Mgr Anton Durcovici est d'origine autrichienne ; arrivé en Roumanie à l'âge de sept ans, il aime profondément sa patrie adoptive. C'est un jeune évêque aux yeux bleus, au teint clair, au manitien plein de grâce et de dignité, qui attirait tous les regards dans les grandes cérémonies, du temps que l'Église vivait à ciel ouvert. Il est très bel homme, mais c'est bien là le cadet de ses soucis, puisqu'il a donné sa vie à Dieu dès sa plus tendre enfance. Il puisait dans la prière contemplative la force de mener une vie très active, et en particulier d'assumer un ministère de direction spirituelle auquel il passait le plus clair de son temps. L'ascèse l'a préparé à la souffrance. Interné à Sighet, il étonnera par son endurance aussi bien ses tortionnaires que les prêtres qu'il continuera à former. Il mourra en décembre 1951, au coeur d'un hiver extrêmement rigoureux.
C'est un autre hiver qui aura raison de son jeune ami Tite-Live Chinezu, cet archiprêtre qui vient d'être ordonné secrètement, et dont ses confrères espèrent qu'il leur survivra. Ce professeur de théologie doux et spirituel est connu pour l'étendue de sa culture. Ses deux passions sont saint Thomas d'Aquin et les mystiques du Carmel. Il mourra à Sighet le 15 janvier 1955. Au cours des interrogatoires qu'il subira là-bas, il trouvera toujours le mot qui le rendra insupportable aux jeunes officiers pétris de marxisme dont il brise les élans lyriques. Un jour, l'un d'eux, après avoir déployé tous ses talents d'orateur à tenter de le convaincre de quitter l'Église catholique pour l'Église orthodoxe restera sans voix devant la réponse de l'accusé : "Je m'étonne, Monsieur, de constater que le régime communiste, qui se déclare athée, manifeste un tel intérêt pour notre conversion."

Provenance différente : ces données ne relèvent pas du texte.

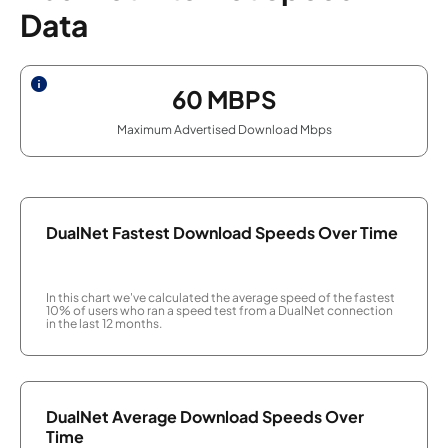
Data
60
MBPS
Maximum Advertised Download Mbps
DualNet Fastest Download Speeds Over Time
In this chart we've calculated the average speed of the fastest
10% of users who ran a speed test from a DualNet connection
in the last 12 months.
DualNet Average Download Speeds Over
Time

Le seul survivant de cette ordination cladestine est Mgr Juliu Hossu. Il n'était qu'un jeune curé gréco-catholique de trente-deux ans quand, le 3 mars 1917, le Saint-Siège l'avait nommé évêque de Gherla en Transylvanie. À la fin des années soixante, Paul VI le crée cardinal. Sachant que les autorités communistes lui interdiront le retour s'il part pour Rome, Mgr Hossu ne veut pas se rendre auprès du souverain pontife, et est donc cardinal in pectore, c'est-à-dire en secret ou dans le secret de son coeur. Après des années de captivité, sa silhouette frêle et voûtée se redresse, son visage marqué par la souffrance s'illumine, et sa voix reprend vie, quand il raconte les heures de gloire et de martyre de son Église et de son pays.
Pourtant, cette persécution sanglante ne parvint pas à étouffer la foi de l'Église catholique roumaine. Les évêques roumains ne furent pas les seules victimes de cette terrrible répression. Des millions de chrétiens, hommes, femmes et enfants, furent sacrifiés dans l'ensemble des pays du bloc soviétique, parce qu'ils restaient fidèles à l'Église du Christ. La chute du régime communiste révéla que le sacrifice avait été fécond.